Every so often, a board game appears that doesn’t just arrive on Kickstarter so much as it seems to spill out of it, half-formed and already trending. WENDYBUXXX, the latest project from designer Jo Kelly, lands firmly in that category. It’s loud, surreal, and deliberately exaggerated in the way it pokes at modern online culture, wrapping its systems in a card-driven structure that feels like a game show produced by an algorithm that has developed opinions.
If Kelly’s earlier work, Molly House, invited players into a tightly-woven historical experience about secrecy, survival, and identity, this new project pivots into something far more chaotic. Where Molly House (co-designed with Cole Wehrle) grounded its tension in social risk and coded behaviour within a historical setting, WENDYBUXXX swaps candlelight and caution for neon branding, influencer personas, and the strange economics of attention.
From Molly House to manufactured identity
What makes WENDYBUXXX especially interesting is how it echoes the same thematic concerns as Molly House, just refracted through a very different lens. Both games are ultimately about performance under pressure, but they approach it from opposite ends of history.
In Molly House, players navigate secrecy and reputation in a world where being seen incorrectly can have real consequences. That same idea of constructed identity appears again in WENDYBUXXX, but instead of hiding who you are, players are constantly reshaping themselves to be seen in increasingly profitable ways.
That thematic shift places it in conversation with other identity-focused or socially charged games like Root, where asymmetric factions force players into entirely different roles within the same system, or Oath, another Cole Wehrle design that explores shifting narratives and power structures over time. Even lighter narrative-driven titles like Fog of Love explore constructed relationships and performance, though in a far more grounded emotional register.
Influencer culture as a tabletop system
At the centre of WENDYBUXXX is a system built around content creation, reputation management, and a fictional economy that feels like it has been assembled from fragments of social media logic. Players construct “lifestyle brands,” balancing authenticity against spectacle while trying to stay relevant in an ecosystem that rewards extremes more than stability.
The game leans heavily into satire, turning engagement metrics, trends, and online personas into tangible resources that can rise and collapse with startling speed. It has the same kind of exaggerated systems thinking that makes games like The Networks so memorable, where programming schedules become a competitive optimisation puzzle.

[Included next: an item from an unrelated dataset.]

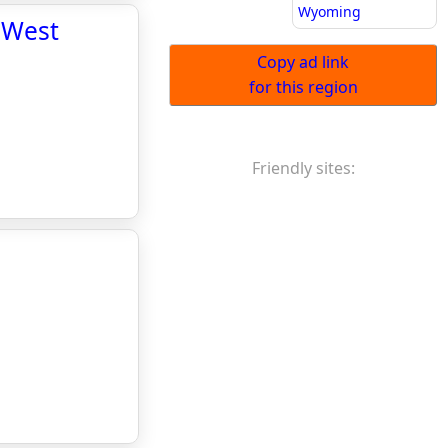
Wyoming
 West
Copy ad link
for this region
Friendly sites:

There is also a distant echo of titles like Here to Slay, where character identity and card-driven abilities create shifting personalities at the table, though WENDYBUXXX pushes further into commentary rather than pure playful abstraction.
A design language of exaggeration
What defines WENDYBUXXX most clearly is its willingness to stretch its ideas to the point of discomfort. It doesn’t just reference influencer culture; it exaggerates it into something theatrical and slightly unsettling, where every action is both performance and transaction.

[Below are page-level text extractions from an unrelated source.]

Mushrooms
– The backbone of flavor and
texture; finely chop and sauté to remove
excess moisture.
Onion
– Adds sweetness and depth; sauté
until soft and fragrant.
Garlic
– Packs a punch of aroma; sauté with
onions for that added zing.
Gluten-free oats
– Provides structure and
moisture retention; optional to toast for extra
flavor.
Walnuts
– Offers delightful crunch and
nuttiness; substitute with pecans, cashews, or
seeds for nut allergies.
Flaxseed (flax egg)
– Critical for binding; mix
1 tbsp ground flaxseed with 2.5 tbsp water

That approach places it in the broader tradition of modern board games that use systems to critique or reflect cultural behaviours, much like Oath explores the persistence of power or Root turns asymmetry into narrative identity. But here the focus is less on long-term political structure and more on the immediate volatility of attention itself.

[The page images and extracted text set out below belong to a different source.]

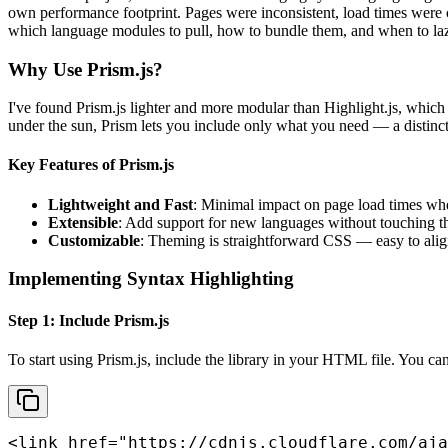
own performance footprint. Pages were inconsistent, load times were c
which language modules to pull, how to bundle them, and when to laz
Why Use Prism.js?
I've found Prism.js lighter and more modular than Highlight.js, whic
under the sun, Prism lets you include only what you need — a distinct
Key Features of Prism.js
Lightweight and Fast
: Minimal impact on page load times wh
Extensible
: Add support for new languages without touching th
Customizable
: Theming is straightforward CSS — easy to alig
Implementing Syntax Highlighting
Step 1: Include Prism.js
To start using Prism.js, include the library in your HTML file. You ca
<link href="https://cdnjs.cloudflare.com/aja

It is a game that treats visibility as both currency and curse, and it is unafraid to let that tension sit uncomfortably at the table.
A strange but fitting evolution
Seen alongside Molly House, WENDYBUXXX suggests a designer interested less in historical recreation and more in the rules that govern human performance across different contexts. One game asks what happens when you must hide who you are; the other asks what happens when you are constantly incentivised to become something else entirely.
That shared thread gives both games a kind of thematic continuity, even as their tone, setting, and mechanical expression diverge dramatically. Whether WENDYBUXXX resonates as sharply as its predecessor will depend on how players respond to its satire as much as its systems, but it is already clear that it is not interested in being background entertainment.
It wants to be noticed, analysed, and probably argued about.